Stress Management and Relaxation

Breathing and Relaxation Techniques

Visualize anything peaceful - Emily Canibano
Visualize anything peaceful - Emily Canibano
Stress can come up quickly or build over time but if you use simple techniques to monitor and manage your level of stress you can be on the road to bliss.

Stress is a physiological and psychological response to anything that upsets our personal balance. We all experience stress in different ways and for different reasons. Symptoms can range from feeling overwhelmed, short tempered, moodiness, headaches, stiffness, isolation, and can manifest into nervous habits, substance abuse or over action.

Be Aware of Stress

The most important component to managing stress is to be aware of it, check in with your stress level and how you are feeling at least once a day. Do a breath check in and notice whether or not your breath feels free and fluid, notice how your muscles feel and where you may be carrying tension. Prevention is also a key, so take time to relax even if you are not feeling overwhelmed.

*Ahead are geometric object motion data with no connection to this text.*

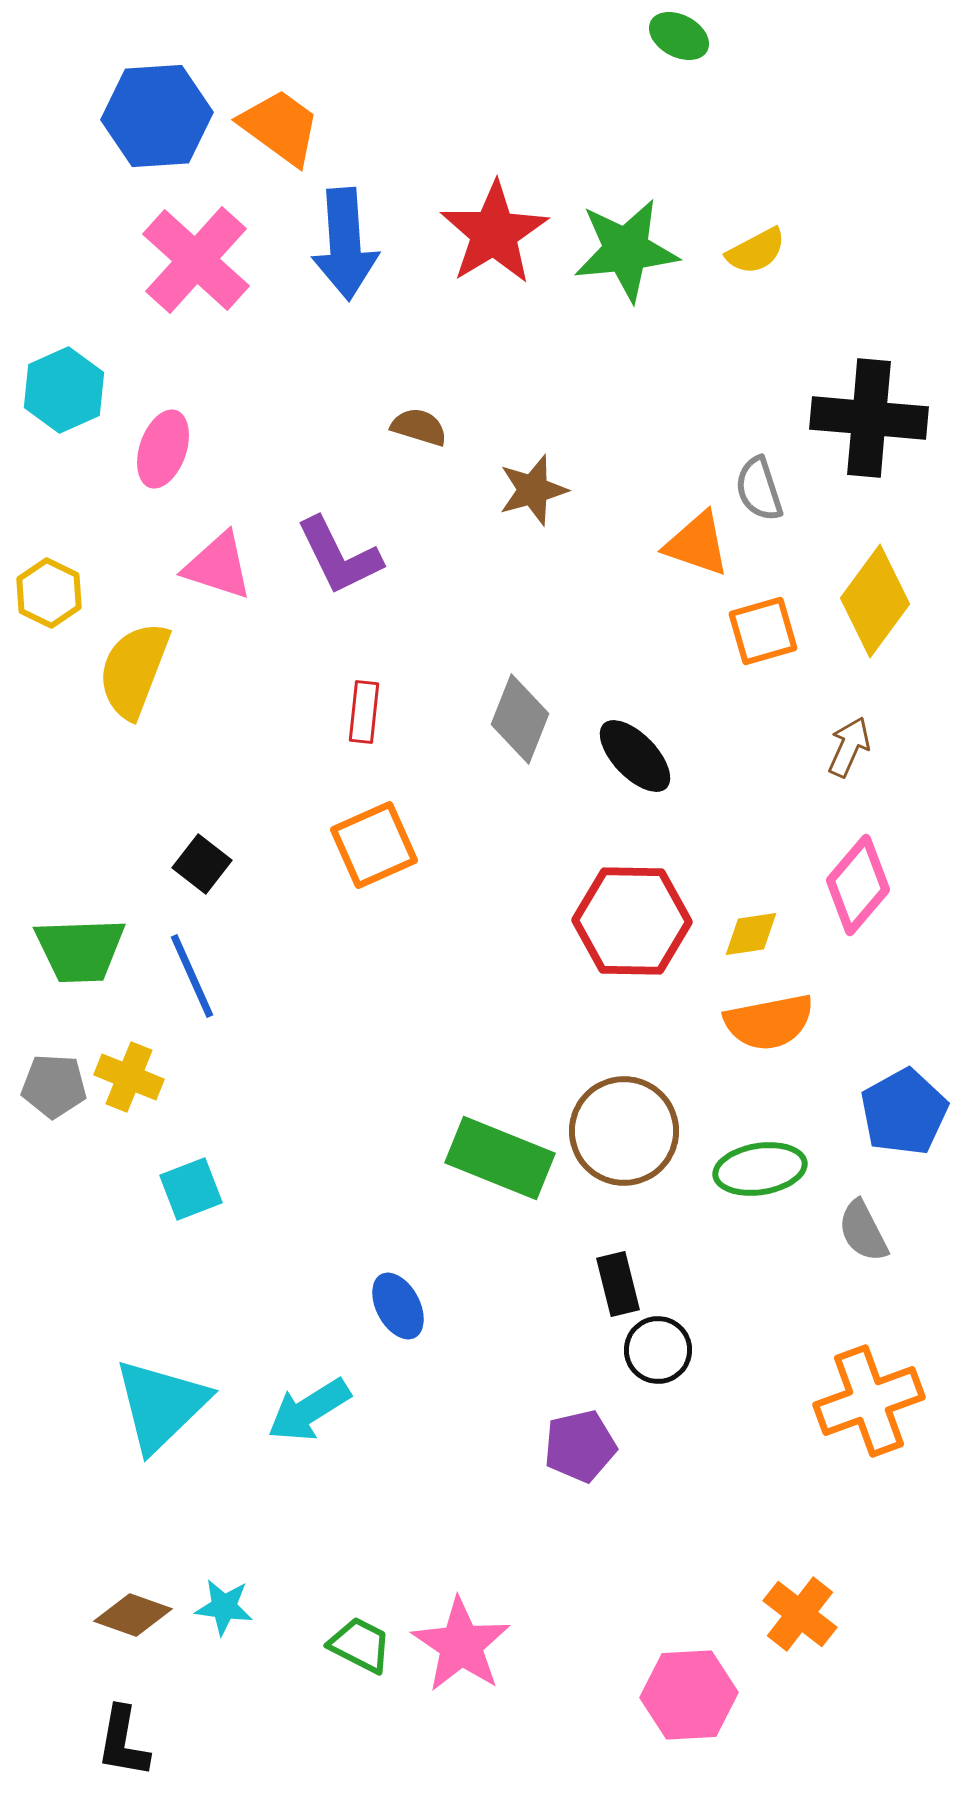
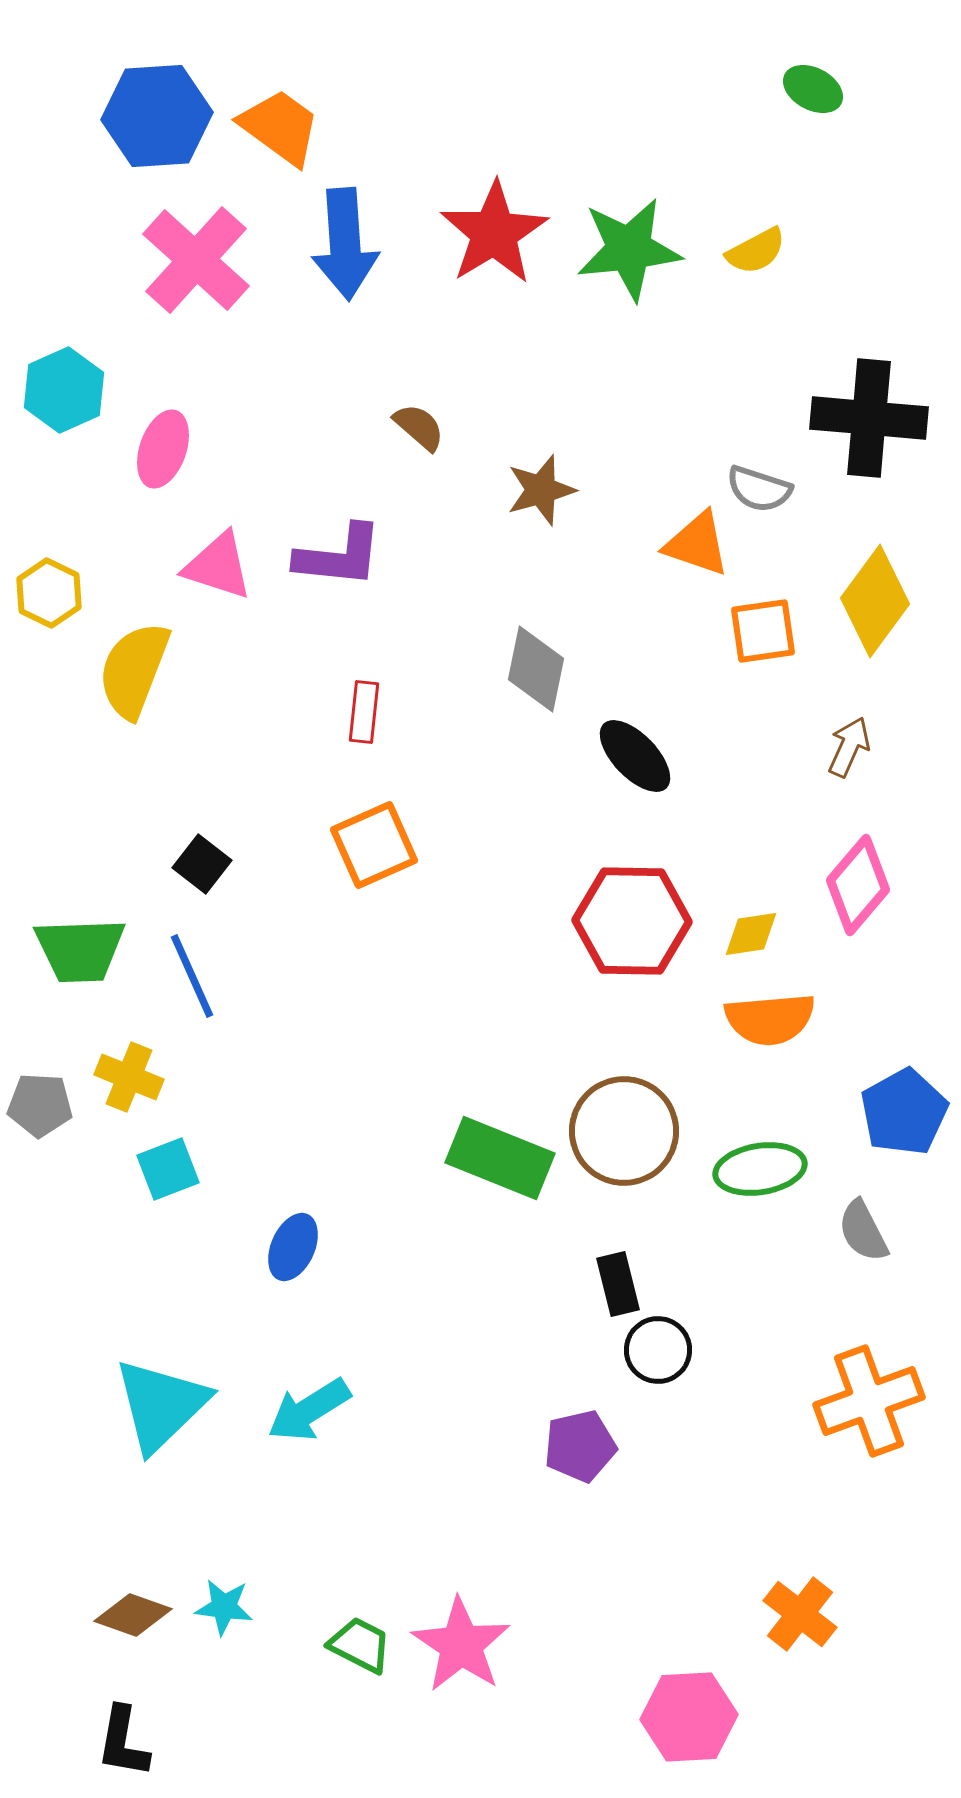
green ellipse at (679, 36): moved 134 px right, 53 px down
green star at (626, 250): moved 3 px right, 1 px up
brown semicircle at (419, 427): rotated 24 degrees clockwise
gray semicircle at (759, 489): rotated 54 degrees counterclockwise
brown star at (533, 490): moved 8 px right
purple L-shape at (339, 556): rotated 58 degrees counterclockwise
orange square at (763, 631): rotated 8 degrees clockwise
gray diamond at (520, 719): moved 16 px right, 50 px up; rotated 10 degrees counterclockwise
orange semicircle at (769, 1022): moved 1 px right, 3 px up; rotated 6 degrees clockwise
gray pentagon at (54, 1086): moved 14 px left, 19 px down
cyan square at (191, 1189): moved 23 px left, 20 px up
blue ellipse at (398, 1306): moved 105 px left, 59 px up; rotated 52 degrees clockwise
pink hexagon at (689, 1695): moved 22 px down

The Body’s Stress Response

The “fight-or-flight” stress response involves a series of biological changes that prepare us for emergency action. When we are frigthened the hypothalamus sets off a chemical reaction and the sympathetic nervous system responds by releasing a flood of stress hormones, including adrenaline, norepinephrine, and cortisol.

Heart rate increases and so does blood flow to large muscle groups such as the legs so we can run faster or fight harder. Blood vessels under the skin constrict to prevent blood loss in case of injury, pupils dilate in order to see better, and blood sugar rises to provide an energy boost and speed up reaction time.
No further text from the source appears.